YOUR GOAL: Starting with the line below that holds "Times) brings" and stopping after the line that holds "This may be", transcribe the lines exactly, leaving out all pictures.

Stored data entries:
*** Begin section ***

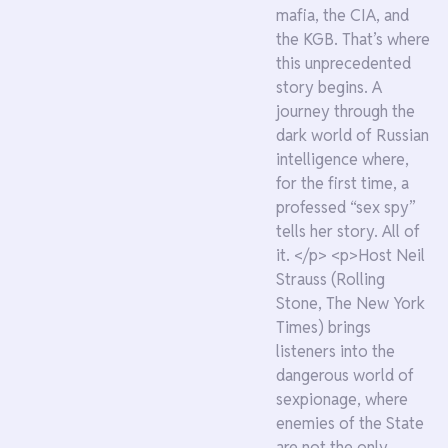
mafia, the CIA, and
the KGB. That’s where
this unprecedented
story begins. A
journey through the
dark world of Russian
intelligence where,
for the first time, a
professed “sex spy”
tells her story. All of
it. </p> <p>Host Neil
Strauss (Rolling
Stone, The New York
Times) brings
listeners into the
dangerous world of
sexpionage, where
enemies of the State
are not the only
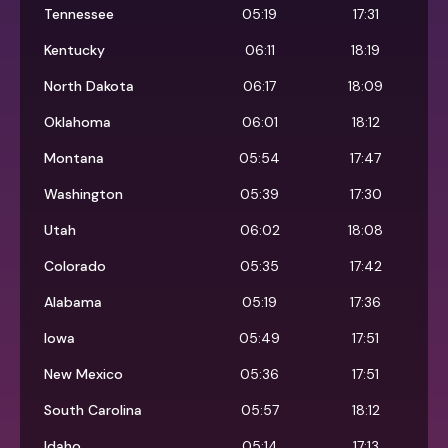
Tennessee
05:19
17:31
Kentucky
06:11
18:19
North Dakota
06:17
18:09
Oklahoma
06:01
18:12
Montana
05:54
17:47
Washington
05:39
17:30
Utah
06:02
18:08
Colorado
05:35
17:42
Alabama
05:19
17:36
Iowa
05:49
17:51
New Mexico
05:36
17:51
South Carolina
05:57
18:12
Idaho
05:14
17:13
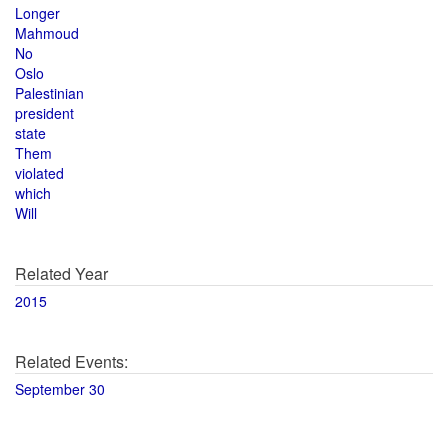
Longer
Mahmoud
No
Oslo
Palestinian
president
state
Them
violated
which
Will
Related Year
2015
Related Events:
September 30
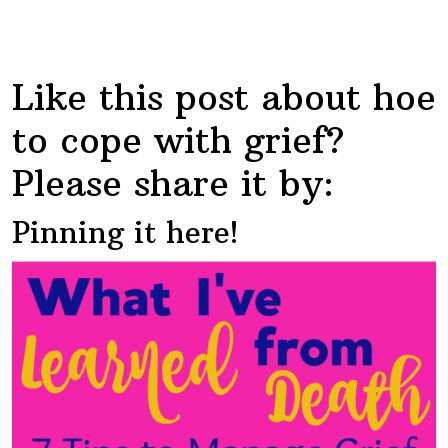
Like this post about hoe
to cope with grief?
Please share it by:
Pinning it here!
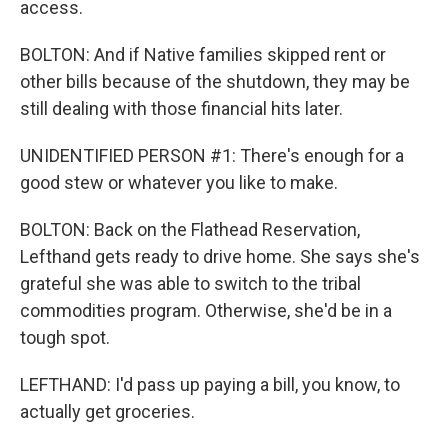
access.
BOLTON: And if Native families skipped rent or
other bills because of the shutdown, they may be
still dealing with those financial hits later.
UNIDENTIFIED PERSON #1: There's enough for a
good stew or whatever you like to make.
BOLTON: Back on the Flathead Reservation,
Lefthand gets ready to drive home. She says she's
grateful she was able to switch to the tribal
commodities program. Otherwise, she'd be in a
tough spot.
LEFTHAND: I'd pass up paying a bill, you know, to
actually get groceries.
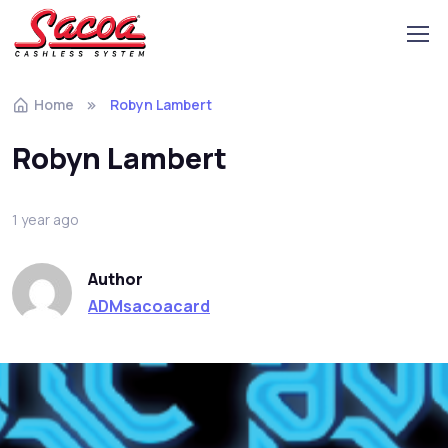
Home
Robyn Lambert
Robyn Lambert
1 year ago
Author
ADMsacoacard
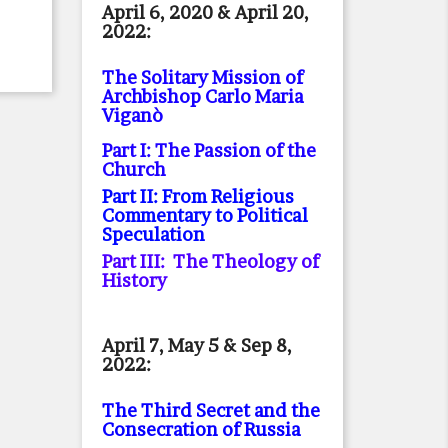
April 6, 2020 & April 20,
2022:
The Solitary Mission of
Archbishop Carlo Maria
Viganò
Part I: The Passion of the
Church
Part II: From Religious
Commentary to Political
Speculation
Part III: The Theology of
History
April 7, May 5 & Sep 8,
2022:
The Third Secret and the
Consecration of Russia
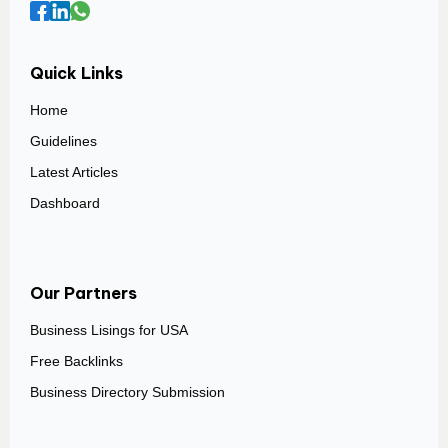
Quick Links
Home
Guidelines
Latest Articles
Dashboard
Our Partners
Business Lisings for USA
Free Backlinks
Business Directory Submission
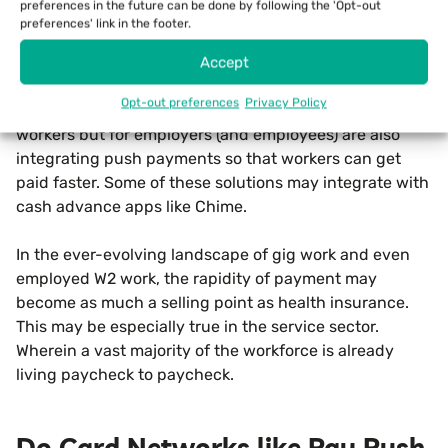
preferences in the future can be done by following the 'Opt-out
workers to “get paid instantly” in exchange for a small
preferences' link in the footer.
fee that is far below the percentage rake collected by
Accept
the likes of PayPal for the same speed.
Opt-out preferences
Privacy Policy
Payroll platforms like PayActiv, which is not for gig
workers but for employers (and employees) are also
integrating push payments so that workers can get
paid faster. Some of these solutions may integrate with
cash advance apps like Chime.
In the ever-evolving landscape of gig work and even
employed W2 work, the rapidity of payment may
become as much a selling point as health insurance.
This may be especially true in the service sector.
Wherein a vast majority of the workforce is already
living paycheck to paycheck.
Do Card Networks like Pay Push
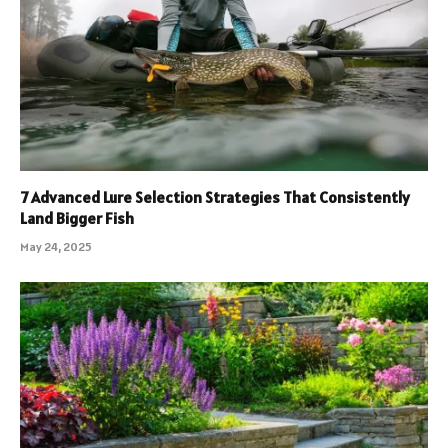
7 Advanced Lure Selection Strategies That Consistently
Land Bigger Fish
May 24, 2025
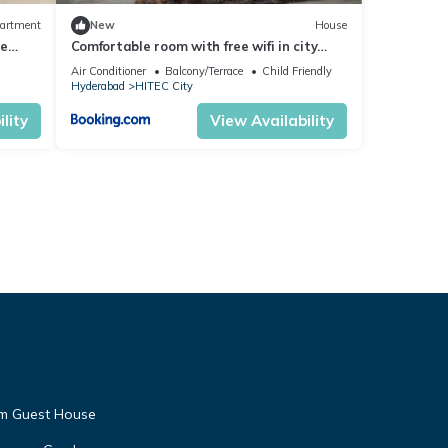
artment
New
House
ce
Comfortable room with free wifi in city
center
Air Conditioner
Balcony/Terrace
Child Friendly
Hyderabad
HITEC City
lity
View Availability
am Guest House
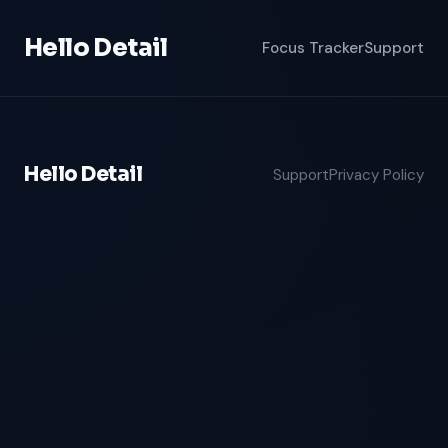
Hello Detail
Focus Tracker
Support
Hello Detail
Support
Privacy Policy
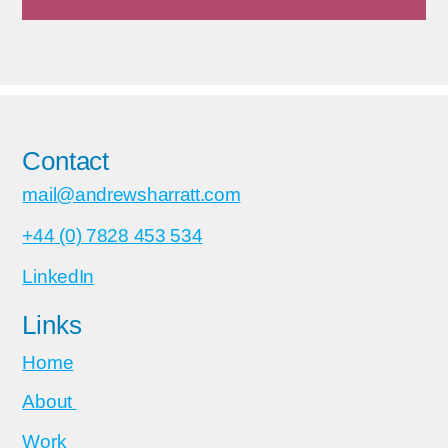
Contact
mail@andrewsharratt.com
+44 (0) 7828 453 534
LinkedIn
Links
Home
About
Work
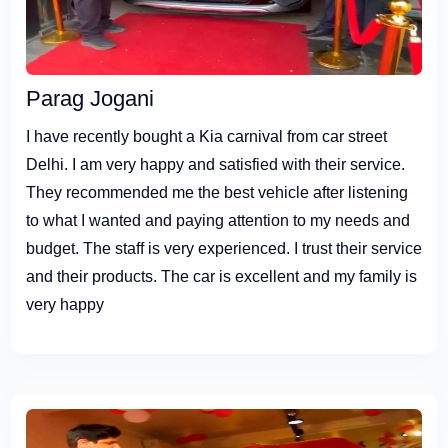
Parag Jogani
I have recently bought a Kia carnival from car street
Delhi. I am very happy and satisfied with their service.
They recommended me the best vehicle after listening
to what I wanted and paying attention to my needs and
budget. The staff is very experienced. I trust their service
and their products. The car is excellent and my family is
very happy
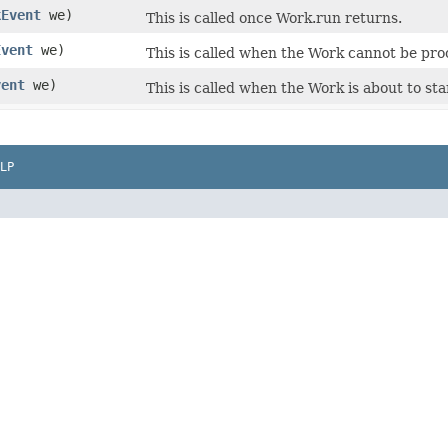
kEvent
we)
This is called once Work.run returns.
Event
we)
This is called when the Work cannot be proc
vent
we)
This is called when the Work is about to sta
LP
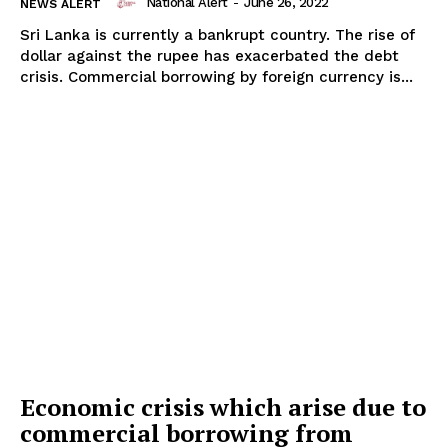
National Alert
-
June 26, 2022
NEWS ALERT
Sri Lanka is currently a bankrupt country. The rise of
dollar against the rupee has exacerbated the debt
crisis. Commercial borrowing by foreign currency is...
Economic crisis which arise due to
commercial borrowing from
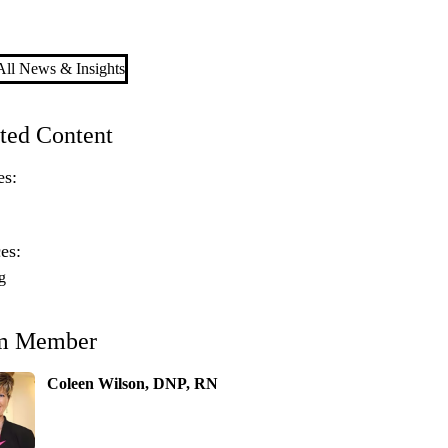
ll News & Insights
ted Content
es:
es:
g
m Member
Coleen Wilson, DNP, RN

*** End section ***

TASK RESULT:
Times) brings
listeners into the
dangerous world of
sexpionage, where
enemies of the State
are not the only
Tennessee
05:19
17:31
Kentucky
06:11
18:19
North Dakota
06:17
18:09
Oklahoma
06:01
18:12
Montana
05:54
17:47
Washington
05:39
17:30
Utah
06:02
18:08
Colorado
05:35
17:42
Alabama
05:19
17:36
Iowa
05:49
17:51
New Mexico
05:36
17:51
South Carolina
05:57
18:12
Idaho
05:14
17:13
Longer
Mahmoud
No
Oslo
Palestinian
president
state
Them
violated
which
Will
Related Year
2015
Related Events:
September 30
Like this post about hoe
to cope with grief?
Please share it by:
Pinning it here!
access.
BOLTON: And if Native families skipped rent or
other bills because of the shutdown, they may be
still dealing with those financial hits later.
UNIDENTIFIED PERSON #1: There's enough for a
good stew or whatever you like to make.
BOLTON: Back on the Flathead Reservation,
Lefthand gets ready to drive home. She says she's
grateful she was able to switch to the tribal
commodities program. Otherwise, she'd be in a
tough spot.
LEFTHAND: I'd pass up paying a bill, you know, to
actually get groceries.
Home
Robyn Lambert
Robyn Lambert
1 year ago
Author
ADMsacoacard
April 6, 2020 & April 20,
2022:
The Solitary Mission of
Archbishop Carlo Maria
Viganò
Part I: The Passion of the
Church
Part II: From Religious
Commentary to Political
Speculation
Part III: The Theology of
History
April 7, May 5 & Sep 8,
2022:
The Third Secret and the
Consecration of Russia
Quick Links
Home
Guidelines
Latest Articles
Dashboard
Our Partners
Business Lisings for USA
Free Backlinks
Business Directory Submission
preferences in the future can be done by following the 'Opt-out
workers to “get paid instantly” in exchange for a small
preferences' link in the footer.
fee that is far below the percentage rake collected by
Accept
the likes of PayPal for the same speed.
Opt-out preferences
Privacy Policy
Payroll platforms like PayActiv, which is not for gig
workers but for employers (and employees) are also
integrating push payments so that workers can get
paid faster. Some of these solutions may integrate with
cash advance apps like Chime.
In the ever-evolving landscape of gig work and even
employed W2 work, the rapidity of payment may
become as much a selling point as health insurance.
This may be especially true in the service sector.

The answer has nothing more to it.